CPF Nomination: Nomination for the Central Provident Fund (CPF) is an important essential to have for all every citizen. Signing up for a Will and leaving behind a Legacy is equally as important, if not more.
Have you come across the term “CPF Nomination” in your life? If yes, what do you know about it? And if no, ever wonder why it’s a topic that needs to be discussed?
The scheme allows the Government to quickly allocate CPF funds to the next of kin (or other nominated beneficiaries) when a member dies. If a person wishes his or her CPF to go to someone else after death, he or she must make a nomination during life. By default, the nominee will receive the money in cash (via cheque or GIRO). You can also choose to have your nominee receive your CPF savings, unused premiums for the CPF LIFE annuity, and discounted Singtel shares.
According to CPF Board, “The Central Provident Fund (CPF) is a compulsory comprehensive savings plan for working Singaporeans and permanent residents primarily to fund their retirement, healthcare and housing needs.”
Hence, it is a form of compulsory saving for your retirement. However, what if you pass away before retirement age? For example, you have just turned 50 and passed away unexpectedly due to a fatal accident. What will happen to all your savings in the CPF account?
This is when CPF Nomination comes into the picture. Simply put, it is the process whereby you state who should receive your CPF savings upon death.
When you pass away, the CPF monies that you have accumulated will not be automatically transferred to your family members. You need to make sure that your loved ones know about the CPF monies you wish to leave them. You can do this by making a CPF nomination.
If you fail to nominate your beneficiary for your CPF savings, the savings will be distributed according to the Singapore intestacy laws.
When you die without a will, you die “intestate”. Your estate will be distributed according to intestacy rules.
In most cases, this means that your spouse, parents or children will inherit your estate.
You have a Will. Check.
You have nominated your CPF account upon death to your loved ones. Uncheck.
But, hold it right there.
In this day and age, there are still many who are not aware that one cannot will away one’s CPF monies upon death.

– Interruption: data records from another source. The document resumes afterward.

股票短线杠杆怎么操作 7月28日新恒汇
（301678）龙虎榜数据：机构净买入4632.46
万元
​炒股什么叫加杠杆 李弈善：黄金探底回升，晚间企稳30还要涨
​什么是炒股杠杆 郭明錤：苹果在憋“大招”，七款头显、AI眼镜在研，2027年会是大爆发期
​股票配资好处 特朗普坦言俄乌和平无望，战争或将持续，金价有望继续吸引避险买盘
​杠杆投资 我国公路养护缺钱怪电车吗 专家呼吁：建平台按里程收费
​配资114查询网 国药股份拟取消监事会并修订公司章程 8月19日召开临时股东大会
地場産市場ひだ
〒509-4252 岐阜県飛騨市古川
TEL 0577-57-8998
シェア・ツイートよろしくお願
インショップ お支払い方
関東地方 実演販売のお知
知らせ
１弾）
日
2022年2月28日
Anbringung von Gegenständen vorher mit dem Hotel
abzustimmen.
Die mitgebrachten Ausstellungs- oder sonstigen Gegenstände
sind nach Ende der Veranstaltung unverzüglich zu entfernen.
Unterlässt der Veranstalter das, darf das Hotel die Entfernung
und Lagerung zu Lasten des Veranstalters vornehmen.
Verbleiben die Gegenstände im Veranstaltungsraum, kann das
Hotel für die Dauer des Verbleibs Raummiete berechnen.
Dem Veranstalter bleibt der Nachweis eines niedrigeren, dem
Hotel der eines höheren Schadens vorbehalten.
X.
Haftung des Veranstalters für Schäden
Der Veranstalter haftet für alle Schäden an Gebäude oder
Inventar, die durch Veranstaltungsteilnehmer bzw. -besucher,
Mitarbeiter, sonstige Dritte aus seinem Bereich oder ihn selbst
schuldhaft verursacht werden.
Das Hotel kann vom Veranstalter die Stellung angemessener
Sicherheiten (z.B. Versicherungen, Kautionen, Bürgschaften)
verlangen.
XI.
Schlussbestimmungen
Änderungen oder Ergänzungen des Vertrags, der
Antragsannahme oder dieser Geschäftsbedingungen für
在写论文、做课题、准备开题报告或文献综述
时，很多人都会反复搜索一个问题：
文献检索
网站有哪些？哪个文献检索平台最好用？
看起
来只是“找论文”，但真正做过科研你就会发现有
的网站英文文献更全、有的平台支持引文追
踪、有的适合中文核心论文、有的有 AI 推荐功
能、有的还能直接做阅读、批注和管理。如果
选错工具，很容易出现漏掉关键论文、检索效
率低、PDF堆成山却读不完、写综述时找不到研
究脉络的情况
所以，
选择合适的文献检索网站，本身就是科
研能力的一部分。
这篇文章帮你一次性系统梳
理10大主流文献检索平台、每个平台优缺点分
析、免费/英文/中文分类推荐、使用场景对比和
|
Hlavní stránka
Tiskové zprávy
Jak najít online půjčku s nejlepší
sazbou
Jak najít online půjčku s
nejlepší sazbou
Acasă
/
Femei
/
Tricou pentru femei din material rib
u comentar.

First, it is important to know that when you die, the money in your CPF account does not form part of your estate and cannot be willed away by you. The CPF Board distributes your CPF monies according to the rules set out under the Central Provident Fund Act (chapter 36).
It is important to note that CPF nomination does not replace a will. If you were to pass on with a will and without making a CPF nomination, the Intestate Succession Act would apply and your family members would inherit your CPF monies according to its dictates.
In other words, if you don’t make a will, then the law makes one for you and gives it away according to its own dictation. If there’s something about the way the law distributes your stuff that doesn’t sit well with you, then make sure you make a CPF nomination first before writing this off as an unnecessary exercise.
CPF nomination allows you to choose who receives your CPF savings. It is an important estate planning tool that you should use in conjunction with a Lasting Power of Attorney (LPA) and a Will.
The Public Trustee Office(PTO) will handle the distribution of CPF monies in line with Singapore’s intestacy laws. The PTO will charge an administration fee for the distribution of your savings without a nomination.
This process can take up to 6 months before the administrator determines which family members are entitled to what share of your CPF savings. The PTO deducts an administrative charge on your CPF savings when it distributes the savings to them.
CPF funds cannot be distributed through a Will.
You can make a CPF nomination to make sure that you take care of the special people in your life after your death.
Note: For Muslim members who have not yet made a nomination, their CPF savings will be distributed in accordance with the Administration of Muslim Law Act.
You may do so via my cpf Online Services or at any of the CPF service centres.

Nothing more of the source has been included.